**YOUR OBJECTIVE**
Repeat, word for word, each of the records shown below, without their pictures.

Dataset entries
_ _ _ _

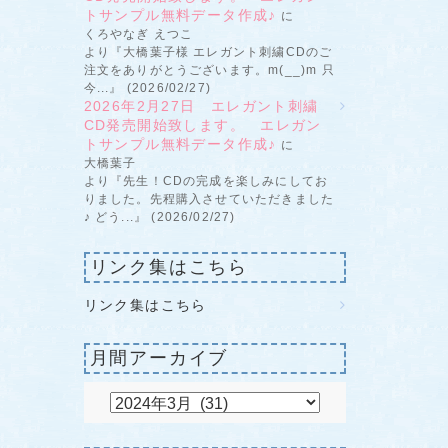
トサンプル無料データ作成♪
に
くろやなぎ えつこ
より『大橋葉子様 エレガント刺繍CDのご
注文をありがとうございます。m(__)m 只
今...』 (2026/02/27)
2026年2月27日 エレガント刺繍
CD発売開始致します。 エレガン
トサンプル無料データ作成♪
に
大橋葉子
より『先生！CDの完成を楽しみにしてお
りました。先程購入させていただきました
♪ どう...』 (2026/02/27)
リンク集はこちら
リンク集はこちら
月間アーカイブ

_ _ _ _

**FINAL ANSWER**
トサンプル無料データ作成♪
に
くろやなぎ えつこ
より『大橋葉子様 エレガント刺繍CDのご
注文をありがとうございます。m(__)m 只
今...』 (2026/02/27)
2026年2月27日 エレガント刺繍
CD発売開始致します。 エレガン
トサンプル無料データ作成♪
に
大橋葉子
より『先生！CDの完成を楽しみにしてお
りました。先程購入させていただきました
♪ どう...』 (2026/02/27)
リンク集はこちら
リンク集はこちら
月間アーカイブ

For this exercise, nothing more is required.